Although you can set the Detail Level of views in the family editor, hidden elements are made half tone rather than invisible. A way around this is to use subcategories. These can be made invisible in family editor views.

Subcategories for representation levels:

2S  -  Plan Rep
2D  -  2D Rep
3S   -  3S Rep
3D  -  descriptor subcategory (e.g. Chairs).

All elements must be on a subcategory, never on None (which is same as Category). If you turn off a Category in a view Revit turns all subcategories off as well.
I use descriptor subcategories for 3D rep because I might want to assign materials via subcategories. 3S rep doesn't usually require a material as it is not used in coloured views, but in elevations & sections. However, you can still assign a material to the 3S rep elements by assigning its material to a material parameter.

You may come up with other subcategories. The point is every element needs to be on consistent  subcategories reflecting their representation level. 

To manage subcategory visibility create views in your family file for each representation level. I have done it to my family templates so they are always available when I make a new family.

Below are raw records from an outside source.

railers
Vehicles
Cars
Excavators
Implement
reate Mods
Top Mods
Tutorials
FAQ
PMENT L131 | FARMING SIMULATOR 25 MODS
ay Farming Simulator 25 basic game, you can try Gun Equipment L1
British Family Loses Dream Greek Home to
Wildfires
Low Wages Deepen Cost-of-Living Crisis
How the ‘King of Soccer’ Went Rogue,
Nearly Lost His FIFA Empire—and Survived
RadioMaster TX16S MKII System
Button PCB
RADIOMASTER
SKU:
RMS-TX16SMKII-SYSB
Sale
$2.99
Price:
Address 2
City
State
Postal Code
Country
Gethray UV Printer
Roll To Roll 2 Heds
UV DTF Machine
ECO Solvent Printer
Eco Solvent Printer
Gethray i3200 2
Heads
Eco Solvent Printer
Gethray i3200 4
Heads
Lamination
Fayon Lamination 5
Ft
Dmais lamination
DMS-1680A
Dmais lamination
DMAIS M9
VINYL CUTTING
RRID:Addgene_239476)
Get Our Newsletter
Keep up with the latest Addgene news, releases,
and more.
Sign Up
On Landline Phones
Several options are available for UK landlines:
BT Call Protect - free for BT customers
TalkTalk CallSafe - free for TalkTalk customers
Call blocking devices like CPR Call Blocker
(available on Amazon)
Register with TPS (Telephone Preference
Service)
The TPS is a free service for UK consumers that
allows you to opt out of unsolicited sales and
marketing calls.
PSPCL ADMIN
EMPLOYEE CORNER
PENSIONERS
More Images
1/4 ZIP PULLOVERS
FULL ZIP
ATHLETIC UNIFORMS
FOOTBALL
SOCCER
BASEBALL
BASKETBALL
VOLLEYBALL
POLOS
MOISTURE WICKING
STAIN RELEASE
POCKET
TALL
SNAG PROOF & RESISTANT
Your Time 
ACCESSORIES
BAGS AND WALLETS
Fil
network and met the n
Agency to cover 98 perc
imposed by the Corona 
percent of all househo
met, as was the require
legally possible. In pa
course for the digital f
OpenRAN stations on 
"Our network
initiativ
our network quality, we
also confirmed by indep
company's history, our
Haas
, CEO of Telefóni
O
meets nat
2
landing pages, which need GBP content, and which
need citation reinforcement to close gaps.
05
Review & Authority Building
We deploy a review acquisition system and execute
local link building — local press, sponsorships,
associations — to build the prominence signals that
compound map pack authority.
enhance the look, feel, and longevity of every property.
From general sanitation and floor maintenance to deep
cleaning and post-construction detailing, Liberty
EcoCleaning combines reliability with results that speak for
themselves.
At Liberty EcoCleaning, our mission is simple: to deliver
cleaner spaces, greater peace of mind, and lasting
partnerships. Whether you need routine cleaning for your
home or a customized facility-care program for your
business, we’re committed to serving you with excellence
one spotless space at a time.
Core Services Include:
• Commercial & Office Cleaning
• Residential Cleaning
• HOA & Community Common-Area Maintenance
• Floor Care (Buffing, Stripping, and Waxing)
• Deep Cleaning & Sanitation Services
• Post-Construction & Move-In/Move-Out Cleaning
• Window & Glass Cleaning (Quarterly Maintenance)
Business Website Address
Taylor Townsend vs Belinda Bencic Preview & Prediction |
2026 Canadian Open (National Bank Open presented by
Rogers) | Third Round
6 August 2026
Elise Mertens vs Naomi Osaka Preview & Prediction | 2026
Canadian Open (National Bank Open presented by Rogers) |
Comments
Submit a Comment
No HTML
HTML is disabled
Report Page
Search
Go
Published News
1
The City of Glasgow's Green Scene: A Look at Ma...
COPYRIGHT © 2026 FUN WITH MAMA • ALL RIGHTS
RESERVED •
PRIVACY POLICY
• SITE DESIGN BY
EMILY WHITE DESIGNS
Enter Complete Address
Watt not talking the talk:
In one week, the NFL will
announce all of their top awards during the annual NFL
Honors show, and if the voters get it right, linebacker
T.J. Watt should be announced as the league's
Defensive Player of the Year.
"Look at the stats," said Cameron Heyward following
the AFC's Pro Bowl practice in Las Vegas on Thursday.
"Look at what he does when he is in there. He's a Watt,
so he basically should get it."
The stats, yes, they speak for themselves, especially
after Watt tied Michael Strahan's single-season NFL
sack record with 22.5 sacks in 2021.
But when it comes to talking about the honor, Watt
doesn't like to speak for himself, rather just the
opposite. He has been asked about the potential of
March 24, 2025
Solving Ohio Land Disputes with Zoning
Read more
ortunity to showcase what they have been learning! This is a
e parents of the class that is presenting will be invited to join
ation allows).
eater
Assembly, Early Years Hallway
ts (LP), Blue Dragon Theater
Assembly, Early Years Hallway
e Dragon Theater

There is further control via Family Element Visibility Settings. You can change which view type an element will be visible in. But only up to a point, everything but Symbolic lines and Masking regions are always visible in 3D views.
Note also that objects not exactly parallel to an elevation or section will display as if they are in a 3D view,  Left/Right and Front/Back settings are ignored.

Family Element Visibility Settings for 2S elements.
(note only Detail Levels are available for Symbolic lines and Masking regions)
In this example the chair doesn't appear at all in plan views set to Coarse Detail Level.

Family Element Visibility Settings for 2D elements.
In this example a 2D representation only appear in 3D views set to Coarse Detail Level.

Family Element Visibility Settings for 3S elements.
In this example 3S rep elements only appear in elevations, sections & 3D views set to Medium Detail Level. Symbolic Lines (2S rep) are used in plan views so you don't want 3D elements to be visible in plans.
Family Element Visibility Settings for 3D elements.
In this example 3D rep elements only appear in 3D views set to Fine Detail Level.
They don't appear at all in elevations or sections.

If the realistic view is simple, use the same elements for both 3S and 3D rep.
One element can appear as both 3S and 3D rep by ticking both Medium and Fine in its Family Element Visibility Settings, and making sure Front/Back and Left/Right are also ticked.

A word about nested families.
If you set any of the Family Element Visibility Settings to elements within the nested family those elements won't appear in your family views when you place the nested family. For example if an element in a nested family has display in Plan/RCP unticked, you won't be able to see it in any plan views, which can make it nearly impossible to place it. Also if any of the Coarse, Medium or Fine settings are unticked you won't be able to use the nested family for both 3S and 3D representations in your family.
Apply any Family Element Visibility Settings to the whole nested family after it has been placed.

So there you have it. It may appear a bit complicated at first, but once you get into the habit of making families this way it is pretty straight forward. Good family templates takes a lot of the work out of it.
And you end up with highly flexible families, so people can spend more time on the project and less time making families. Or as I think of it, more time to concentrate on the architecture (or engineering).